See [crates/bevy_burn_autogaze/README.md](./crates/bevy_burn_autogaze/README.md)
for CLI/query parameters, static-source browser runs, performance summaries,
and Pages demo notes.

## wasm

```sh
cd web
npm run build:wasm
npm run serve
```

`WasmAutoGaze.create(configJson, safetensors)` performs async WebGPU setup,
loads model bytes, accepts RGBA clips, and returns mask/output buffers plus
ratio and PSNR metrics.
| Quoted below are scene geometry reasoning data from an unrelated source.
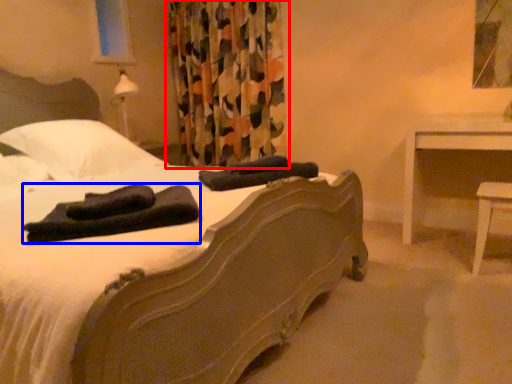 Question: Among these objects, which one is nearest to the camera, curtain (highlighted by a red box) or material (highlighted by a blue box)?

Choices:
 (A) curtain
 (B) material

Answer: (B) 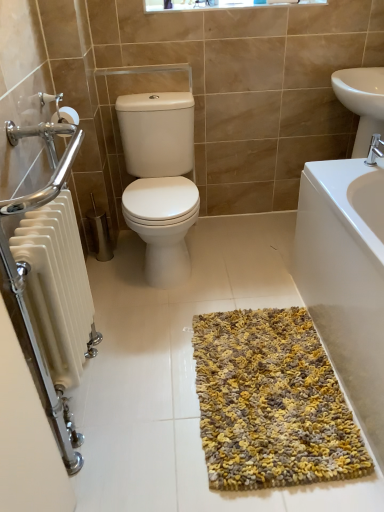 Question: Is point click(355, 205) closer or farther from the camera than point click(377, 145)?

Choices:
 (A) farther
 (B) closer

Answer: (B)

Question: From a real-world perspective, is yellow textured bath mat at lower right physically located above or below silver metallic faucet at upper right?

Choices:
 (A) above
 (B) below

Answer: (B)

Question: Which of these objects is positioned farthest from the white glossy toilet at center?

Choices:
 (A) yellow textured bath mat at lower right
 (B) white plastic window frame at upper center
 (C) yellow-grey shaggy rug at center
 (D) silver metallic faucet at upper right
 (E) white glossy sink at upper right

Answer: (D)

Question: Which object is the farthest from the yellow textured bath mat at lower right?

Choices:
 (A) silver metallic faucet at upper right
 (B) white glossy toilet at center
 (C) white plastic window frame at upper center
 (D) yellow-grey shaggy rug at center
 (E) white glossy sink at upper right

Answer: (C) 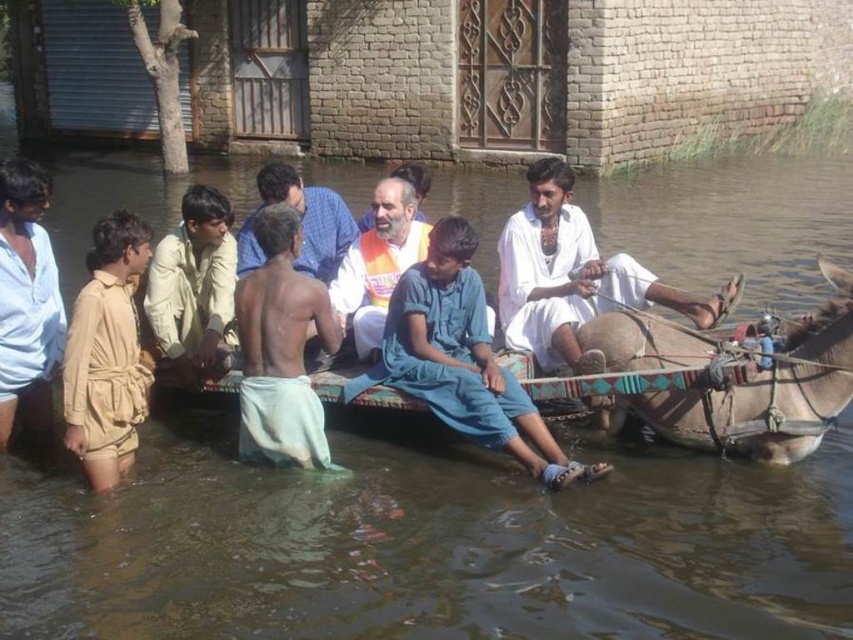 Question: Which point appears closest to the camera in this image?

Choices:
 (A) (91, 310)
 (B) (329, 230)

Answer: (A)

Question: Can you confirm if light beige cotton shirt at center is positioned to the left of orange fabric shirt at center?

Choices:
 (A) yes
 (B) no

Answer: (A)

Question: Based on their relative distances, which object is nearer to the shiny white cloth at center?

Choices:
 (A) white cotton shirt at center
 (B) brown rough hide mule at right

Answer: (A)

Question: Based on their relative distances, which object is nearer to the white cotton shirt at center?

Choices:
 (A) orange fabric shirt at center
 (B) white cotton man at center
 (C) brown rough hide mule at right

Answer: (B)

Question: Does brown rough hide mule at right have a lesser width compared to blue cotton dress at center?

Choices:
 (A) no
 (B) yes

Answer: (B)

Question: Is shiny white cloth at center to the left of light beige cotton shirt at center from the viewer's perspective?

Choices:
 (A) no
 (B) yes

Answer: (A) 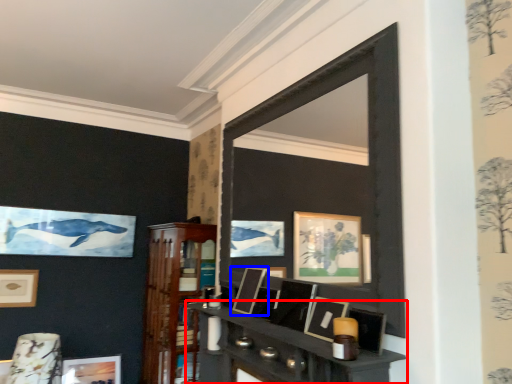 Question: Which of the following is the farthest to the observer, shelf (highlighted by a red box) or picture frame (highlighted by a blue box)?

Choices:
 (A) shelf
 (B) picture frame

Answer: (B) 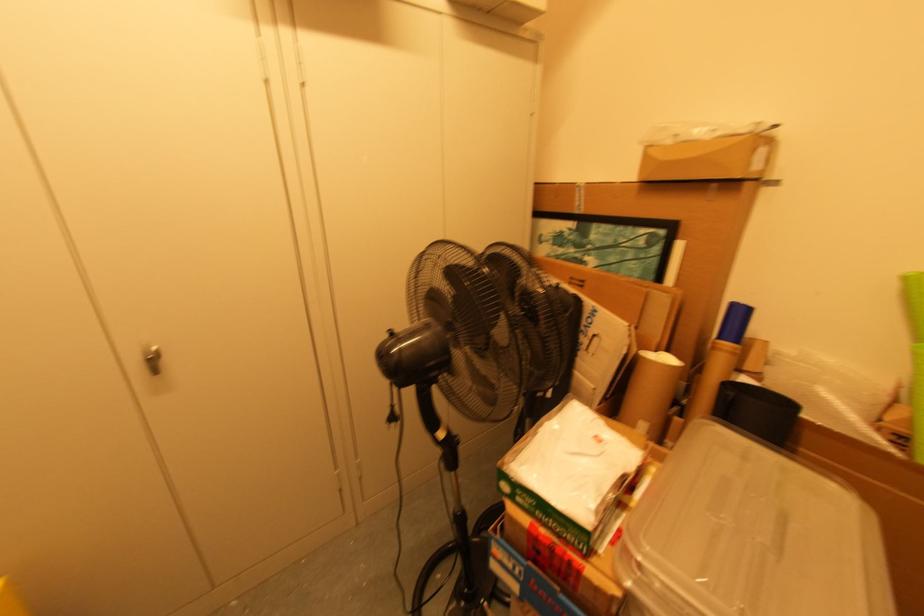 What do you see at coordinates (152, 359) in the screenshot?
I see `the silver cabinet knob` at bounding box center [152, 359]. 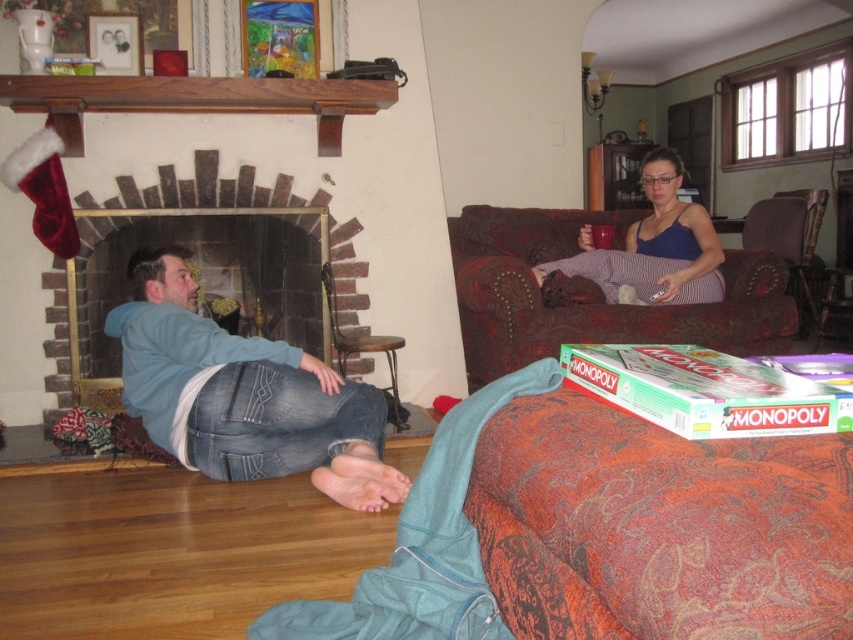 You are a delivery person who needs to place a small package between the blue denim jeans at lower left and the blue fabric dress at center. Can you fit it there?

The blue denim jeans at lower left and blue fabric dress at center are 5.62 feet apart, so yes, the package can be placed between them as there is sufficient space. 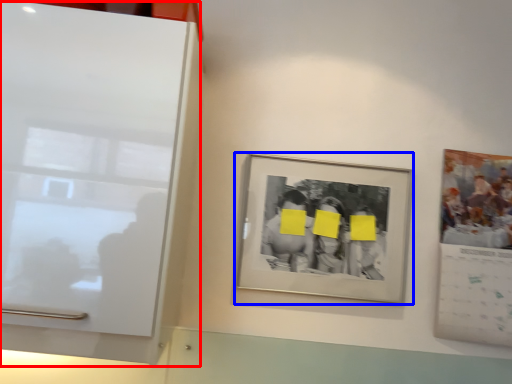 Question: Which point is further to the camera, glass door (highlighted by a red box) or picture frame (highlighted by a blue box)?

Choices:
 (A) glass door
 (B) picture frame

Answer: (B) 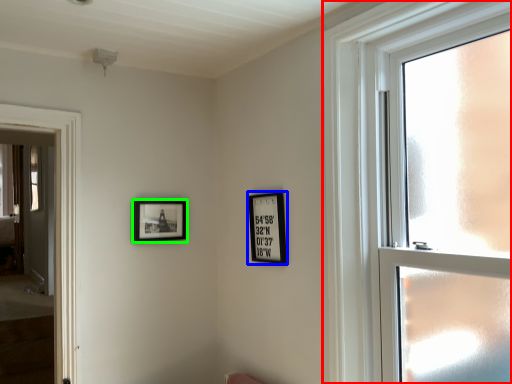 Question: Which object is positioned farthest from window (highlighted by a red box)? Select from picture frame (highlighted by a blue box) and picture frame (highlighted by a green box).

Choices:
 (A) picture frame
 (B) picture frame

Answer: (B) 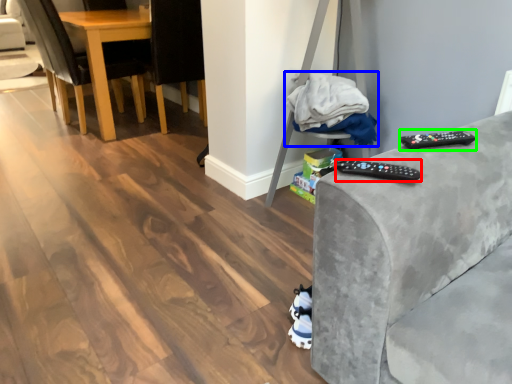 Question: Based on their relative distances, which object is farther from remote (highlighted by a red box)? Choose from material (highlighted by a blue box) and remote (highlighted by a green box).

Choices:
 (A) material
 (B) remote

Answer: (A) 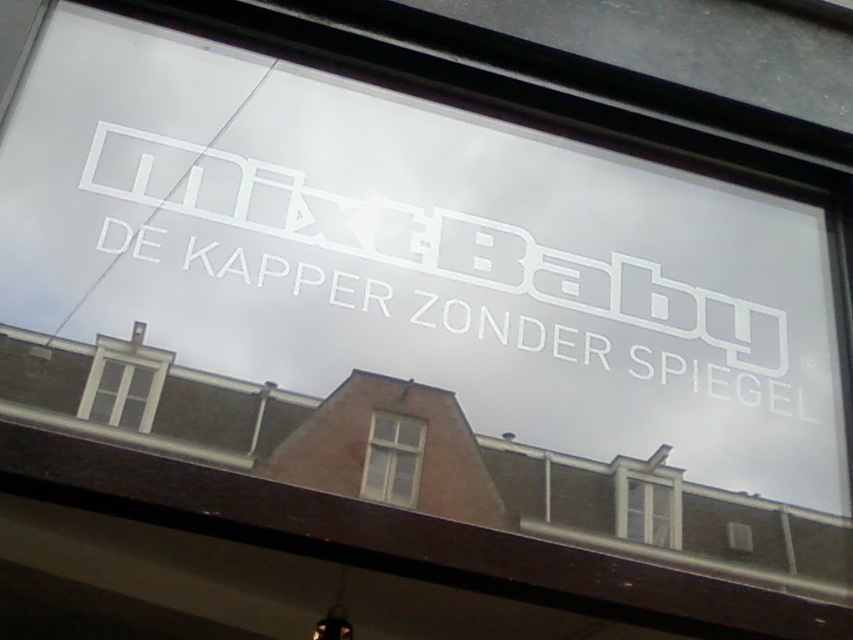 Looking at this image, you are standing in front of the storefront window and want to know if the white matte sign at center is taller than the white wooden window at center. Can you determine this based on the scene?

The white matte sign at center is much taller than the white wooden window at center, so yes, the white matte sign at center is taller.

You are standing in front of the storefront window. You notice two windows. The white wooden window at center and the clear glass window at center. Which one is positioned higher?

The white wooden window at center is located above the clear glass window at center, so it is positioned higher.

You are standing in front of the storefront window and want to place a small sticker exactly at the center of the white matte sign at center. According to the coordinates provided, where should you place the sticker?

The sticker should be placed at the coordinates point (440,248) on the white matte sign at center. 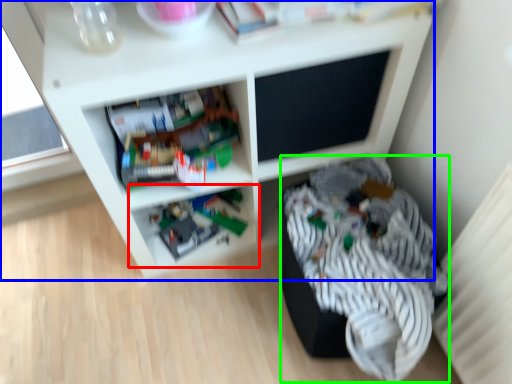 Question: Which object is positioned closest to shelf (highlighted by a red box)? Select from shelf (highlighted by a blue box) and clothing (highlighted by a green box).

Choices:
 (A) shelf
 (B) clothing

Answer: (A) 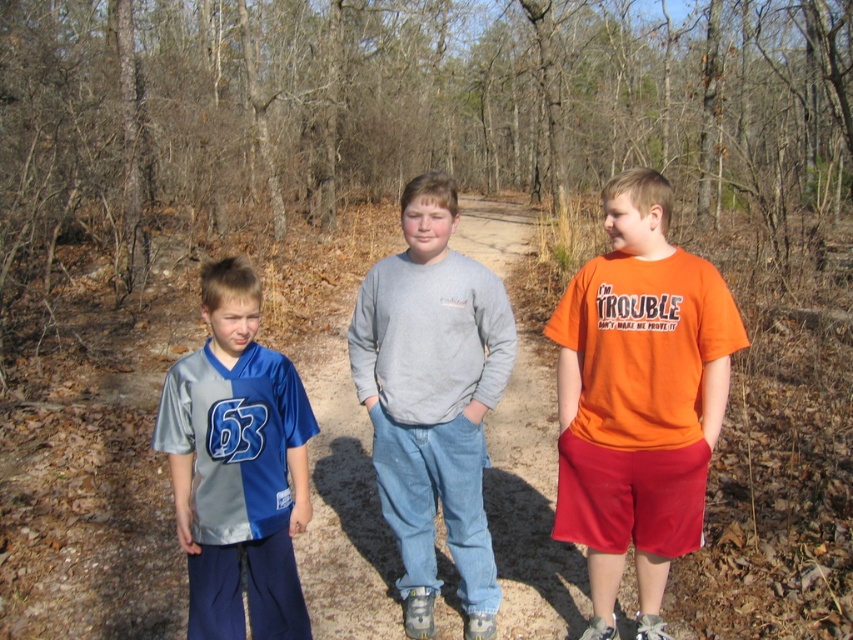 Question: Can you confirm if gray cotton sweatshirt at center is thinner than shiny jersey at center?

Choices:
 (A) no
 (B) yes

Answer: (A)

Question: Which object appears farthest from the camera in this image?

Choices:
 (A) gray cotton sweatshirt at center
 (B) shiny jersey at center
 (C) orange cotton t-shirt at right

Answer: (A)

Question: In this image, where is gray cotton sweatshirt at center located relative to shiny jersey at center?

Choices:
 (A) left
 (B) right

Answer: (B)

Question: Which point appears farthest from the camera in this image?

Choices:
 (A) (405, 452)
 (B) (256, 573)
 (C) (641, 202)

Answer: (A)

Question: Is orange cotton t-shirt at right positioned at the back of gray cotton sweatshirt at center?

Choices:
 (A) yes
 (B) no

Answer: (B)

Question: Which point is closer to the camera taking this photo?

Choices:
 (A) (491, 349)
 (B) (258, 449)

Answer: (B) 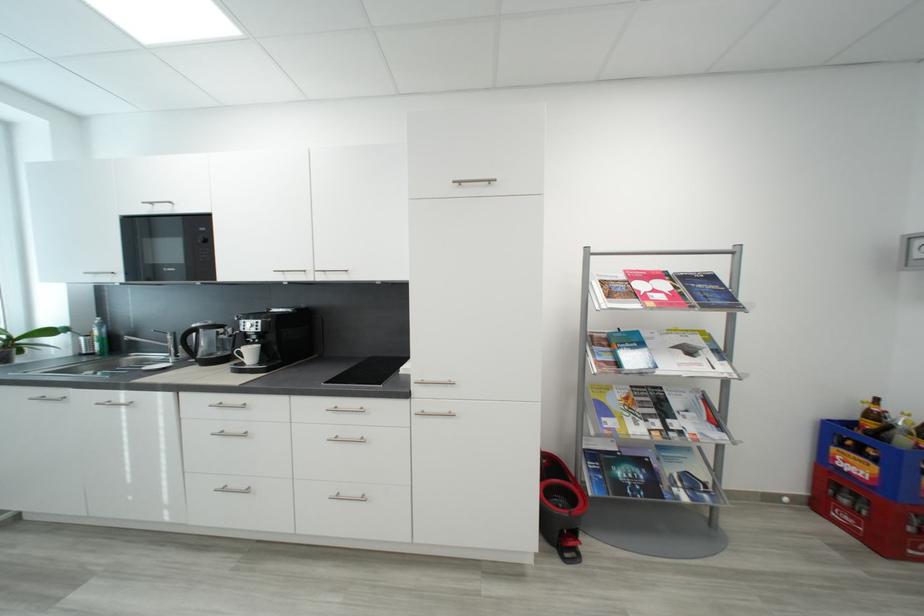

See [web/README.md](./web/README.md) for the
wasm-bindgen API.

## docs

- [docs/api.md](./docs/api.md): core pipeline, visualization, readout, and
  sparse-token adapters.
- [docs/README.md](./docs/README.md): checked-in birds assets and regeneration
  command.
- [docs/benchmarking.md](./docs/benchmarking.md): benchmark lanes and useful
  filters.
- [docs/performance-goal-loop.md](./docs/performance-goal-loop.md):
  iterative performance, quality, metrics, and hot-path cleanup loop.
- [docs/validation.md](./docs/validation.md): release, wasm, browser, and
  upstream fixture gates.
- [docs/sparse-readout-integration.md](./docs/sparse-readout-integration.md):
  boundary between AutoGaze geometry and downstream sparse patchification.

## validation

```sh
cargo run -p xtask -- release-readiness
cargo test
cargo clippy --all-targets -- -D warnings
cargo check -p bevy_burn_autogaze --target wasm32-unknown-unknown
```

Hardware-specific CUDA/WebGPU tests and browser perf checks are documented in
[docs/validation.md](./docs/validation.md).